Torn. Again. The Pope’s wife bore a patchwork of scar tissue in her emotional fabric; a legacy of perpetual acquiescence. Perennial victim, she had been mugged by life itself. Peering through sheer curtains in her small kitchen just after 6am, she surveyed the aftermath of The Pope’s Friday night out with the boys. It wasn’t a pretty sight. In full view of the neighbourhood’s eyes. The Pope lay crumpled and inebriated inside a silver shopping trolley which had been abandoned on their driveway adjacent to the footpath. His mates, ‘The Disciples,’ had probably wheeled him back to ‘The Vatican’ when the pub had closed. She sucked through her teeth quietly, imperceptibly shaking her head. Less a gesture of concern for her husband, it was more a dread that early rising neighbours were witnessing the spectacle.

 Jen had been seventeen when she married Johnny Pope, five years her senior. She’d regretted it for the subsequent thirty years. To Johnny Pope, whose mates called him “The Pope” or “Pope John,” the marriage was a zero-sum game from the outset. To get whatever he wanted, Jen always had to cede something. Even when she’d announced she was pregnant, he’d outlined to Jen the conditions needed to be met for any impending wedding. The marriage proved to be more a transactional arrangement rather than a partnership. With a baby in her belly, a dearth of real-world experience, and stars in her eyes, Jen meekly surrendered her family name, her bank account and her friendships, to become, as his mates referred to her, “The Pope’s Wife.”

 She maintained a discreet window vigil, observing through the curtains. Friday nights and Saturday mornings had become Jen’s Groundhog Day. Reflecting on thirty years, she recognised that pieces of herself had incrementally fallen away, been hoovered up,  discarded with the household dust.  She’d become less of Jen and mostly The Pope’s Wife. There wasn’t much more she could have given in the marriage. Yes, she had acknowledged that a bricklayer’s work is strenuous. No, she wasn’t trying to stop him from seeing his mates at the pub after work. Yes, she was at home so she would do the housework. The Pope dictated that there were no blue jobs, they were all pink. Yes, he could have sex whenever he needed it because his job made him tense. No, he didn’t need to get up through the night for the child. Yes, she would have his meals on the table at whatever time he wanted.

 And she’d suffered the humiliation of questioning her own self-worth when The Pope casually divulged that he’d been having an affair. She’d questioned whether she hadn’t been there enough for him. Didn’t understand him, wasn’t pretty enough for him, hadn’t been as attentive to him as he wanted. She’d resolved to lift her game, to forgive, to forget, pretend it hadn’t happened… until it happened again… a few years later.
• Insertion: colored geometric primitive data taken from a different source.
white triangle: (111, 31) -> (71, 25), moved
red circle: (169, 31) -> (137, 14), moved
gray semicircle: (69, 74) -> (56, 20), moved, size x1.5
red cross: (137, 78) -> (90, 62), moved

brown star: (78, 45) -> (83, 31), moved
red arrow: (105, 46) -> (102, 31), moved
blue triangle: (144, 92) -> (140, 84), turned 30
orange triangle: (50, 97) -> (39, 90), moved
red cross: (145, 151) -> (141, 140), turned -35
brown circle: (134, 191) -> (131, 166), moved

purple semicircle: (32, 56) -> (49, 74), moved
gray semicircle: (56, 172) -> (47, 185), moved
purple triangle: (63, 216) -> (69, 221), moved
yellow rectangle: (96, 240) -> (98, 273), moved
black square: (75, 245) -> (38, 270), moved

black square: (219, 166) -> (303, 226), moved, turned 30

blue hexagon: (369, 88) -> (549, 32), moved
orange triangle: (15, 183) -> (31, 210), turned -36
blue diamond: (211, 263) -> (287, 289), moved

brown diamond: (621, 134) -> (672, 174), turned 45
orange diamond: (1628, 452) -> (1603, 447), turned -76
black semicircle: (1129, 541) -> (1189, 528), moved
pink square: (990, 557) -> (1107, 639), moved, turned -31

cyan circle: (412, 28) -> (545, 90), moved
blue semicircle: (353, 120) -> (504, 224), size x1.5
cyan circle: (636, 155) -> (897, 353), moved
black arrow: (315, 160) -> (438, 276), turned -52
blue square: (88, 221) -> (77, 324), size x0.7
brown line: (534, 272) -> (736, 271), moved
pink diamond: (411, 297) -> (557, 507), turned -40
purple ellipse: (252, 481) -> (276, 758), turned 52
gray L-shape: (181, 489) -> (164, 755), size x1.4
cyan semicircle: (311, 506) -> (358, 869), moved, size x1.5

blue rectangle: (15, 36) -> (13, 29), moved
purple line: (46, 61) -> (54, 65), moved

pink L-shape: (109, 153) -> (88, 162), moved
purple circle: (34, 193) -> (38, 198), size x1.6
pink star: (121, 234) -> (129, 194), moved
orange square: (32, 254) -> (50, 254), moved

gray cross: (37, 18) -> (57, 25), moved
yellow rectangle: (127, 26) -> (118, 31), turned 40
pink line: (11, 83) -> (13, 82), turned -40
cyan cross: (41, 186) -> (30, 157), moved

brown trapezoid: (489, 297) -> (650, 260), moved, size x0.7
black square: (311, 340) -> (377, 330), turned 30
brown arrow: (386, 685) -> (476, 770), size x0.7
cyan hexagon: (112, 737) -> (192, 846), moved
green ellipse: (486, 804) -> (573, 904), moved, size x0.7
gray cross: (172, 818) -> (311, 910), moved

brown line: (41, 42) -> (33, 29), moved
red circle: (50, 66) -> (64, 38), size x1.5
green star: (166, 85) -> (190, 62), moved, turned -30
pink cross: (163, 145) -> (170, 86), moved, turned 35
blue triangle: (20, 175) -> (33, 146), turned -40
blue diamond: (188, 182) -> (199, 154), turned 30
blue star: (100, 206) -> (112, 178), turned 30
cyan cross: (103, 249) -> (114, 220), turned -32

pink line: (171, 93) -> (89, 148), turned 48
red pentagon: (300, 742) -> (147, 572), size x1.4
 After twenty years of marriage, after their young adult child had moved away, they were forced to sell their modest first home, ‘Vatican 1’, to cover The Pope’s gambling debts. He’d accumulated them without her knowledge. When The Pope revealed his plan to sell, his wife timidly opposed the idea. She was made to feel treacherous.

 “Yeah, just as I thought,” he’d roared at her, “when things get tough, you’re not there for me. Never were. Bitch.”

As usual, The Pope’s Wife acquiesced, ‘Vatican 1’ was sold, and The Popes had moved into rented premises dubbed ‘Vatican 2’.

 Watching him begin to stir in his shopping trolley, she subconsciously gnawed at a knuckle. As The Pope attempted to clamber out, the trolley toppled. Sprawled unceremoniously on their patchy lawn, he unleashed a string of thunderous curses, gagged several times then purged his gut into the unmown grass. Masking decades of accumulated resentment, she watched, struggling to identify her feelings towards the pathetic scene on her lawn. Jen decided on the word “pity.” Yes, she nodded to herself, she pitied her husband.

 The Pope was unaware that, for the past year, Jen had been mulling a safe exit-strategy from the marriage. She’d been planning it until the diagnosis they’d received four weeks ago. Until the medical world had dropped its bombshell on The Pope. Until they pronounced those three words - Motor Neurone Disease.

Another rip in the shreds of her emotional fabric. Confronted with the prognosis for MND, how could she cut and run… put herself first … after 30 years? The Pope’s Wife, consumed with guilt, quietly surrendered. She would support him until the end.